In the far future, I like to think we'll visit other planets. Our current level of technology is obviously a limiting factor, as are the resource requirements for powering engines fast enough to get us to other parts of the universe. Now imagine you're on your space ship, travelling to Bernard's Star and you run out of gas. What could be more convenient than cracking open the fuel tank, taking a leak and getting back under way?
The Australian National University announced this week that construction of its "pioneering plasma thruster" and the facility in which to build it, has commenced at Mt Stromlo Observatory near Canberra. The project is being funded by the Department of Industry, Innovation, Science, Research and Tertiary Education, which has chipped in a cool $3.1 million.
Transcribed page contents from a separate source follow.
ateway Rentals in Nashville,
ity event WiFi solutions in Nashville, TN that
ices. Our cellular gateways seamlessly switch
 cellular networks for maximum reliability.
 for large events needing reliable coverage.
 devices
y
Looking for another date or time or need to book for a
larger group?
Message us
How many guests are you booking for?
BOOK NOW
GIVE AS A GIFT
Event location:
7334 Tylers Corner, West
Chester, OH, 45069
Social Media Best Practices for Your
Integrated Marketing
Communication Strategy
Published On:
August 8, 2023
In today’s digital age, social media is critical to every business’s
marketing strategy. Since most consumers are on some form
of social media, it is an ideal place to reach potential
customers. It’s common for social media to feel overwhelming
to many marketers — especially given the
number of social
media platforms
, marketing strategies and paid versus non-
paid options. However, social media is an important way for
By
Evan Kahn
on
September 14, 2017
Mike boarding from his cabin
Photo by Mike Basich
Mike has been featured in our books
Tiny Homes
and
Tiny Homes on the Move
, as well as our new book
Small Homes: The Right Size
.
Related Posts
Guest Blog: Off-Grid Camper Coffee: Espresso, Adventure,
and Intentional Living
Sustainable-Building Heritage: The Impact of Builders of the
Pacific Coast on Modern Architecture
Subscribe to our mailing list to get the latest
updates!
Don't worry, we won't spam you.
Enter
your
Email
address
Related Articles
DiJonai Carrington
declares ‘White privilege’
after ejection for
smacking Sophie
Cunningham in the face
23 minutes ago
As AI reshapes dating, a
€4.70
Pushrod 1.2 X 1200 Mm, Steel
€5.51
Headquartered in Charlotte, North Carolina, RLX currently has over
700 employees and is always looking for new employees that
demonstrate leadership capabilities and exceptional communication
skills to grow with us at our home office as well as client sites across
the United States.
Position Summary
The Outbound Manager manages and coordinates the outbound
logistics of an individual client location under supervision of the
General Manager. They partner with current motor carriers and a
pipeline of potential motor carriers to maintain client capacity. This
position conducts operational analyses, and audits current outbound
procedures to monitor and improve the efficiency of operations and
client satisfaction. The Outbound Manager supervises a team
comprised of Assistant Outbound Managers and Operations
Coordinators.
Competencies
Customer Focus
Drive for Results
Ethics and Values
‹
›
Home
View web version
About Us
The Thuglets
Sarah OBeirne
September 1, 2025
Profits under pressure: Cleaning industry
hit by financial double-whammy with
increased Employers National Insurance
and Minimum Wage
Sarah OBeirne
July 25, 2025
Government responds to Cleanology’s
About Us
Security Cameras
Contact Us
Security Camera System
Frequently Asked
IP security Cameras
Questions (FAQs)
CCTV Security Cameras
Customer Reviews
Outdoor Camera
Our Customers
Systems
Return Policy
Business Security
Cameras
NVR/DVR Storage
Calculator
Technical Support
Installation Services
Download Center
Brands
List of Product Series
What makes this plasma drive different to its competitors is the fact it can run on "any type of propellent", according professor Rod Boswell, chief researcher at ANU's Space Plasma Power and Propulsion Laboratory.
"Any propellent" also happens to include "piss". As the Register writes:
"In the International Space Station, there’s a system that extracts water from urine, known as the 'Russian piss-presser'. The result ends up with a pH around one –- we could easily use that. "Xenon is expensive — why not use what’s already there?" he added.
Sounds great! If a little gross. The engine doesn't have moving parts and consists of "just a cylinder". As the only parts that do touch the propellent are made of ceramic or glass, it's incredibly durable, a critical quality for space flight.
If and when the engine does reach production, it'll be used in satellites first, which makes it a bit difficult to refuel via, uh, natural means. But it's good to know the old bladder will do in a pinch, as long as you don't need to top up in a vacuum.